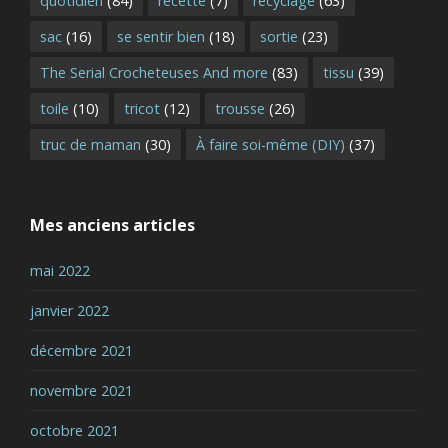
quotidien
(84)
recette
(7)
recyclage
(63)
sac
(16)
se sentir bien
(18)
sortie
(23)
The Serial Crocheteuses And more
(83)
tissu
(39)
toile
(10)
tricot
(12)
trousse
(26)
truc de maman
(30)
À faire soi-même (DIY)
(37)
Mes anciens articles
mai 2022
janvier 2022
décembre 2021
novembre 2021
octobre 2021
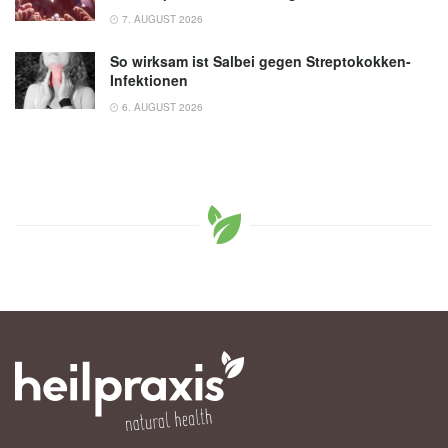
7. AUGUST 2026
So wirksam ist Salbei gegen Streptokokken-
Infektionen
6. AUGUST 2026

[DESCRIPTION OF THE TASK]
Would you set down each line of the data exactly, with no images included?

[YOUR RESPONSE]
quotidien
(84)
recette
(7)
recyclage
(63)
sac
(16)
se sentir bien
(18)
sortie
(23)
The Serial Crocheteuses And more
(83)
tissu
(39)
toile
(10)
tricot
(12)
trousse
(26)
truc de maman
(30)
À faire soi-même (DIY)
(37)
Mes anciens articles
mai 2022
janvier 2022
décembre 2021
novembre 2021
octobre 2021
7. AUGUST 2026
So wirksam ist Salbei gegen Streptokokken-
Infektionen
6. AUGUST 2026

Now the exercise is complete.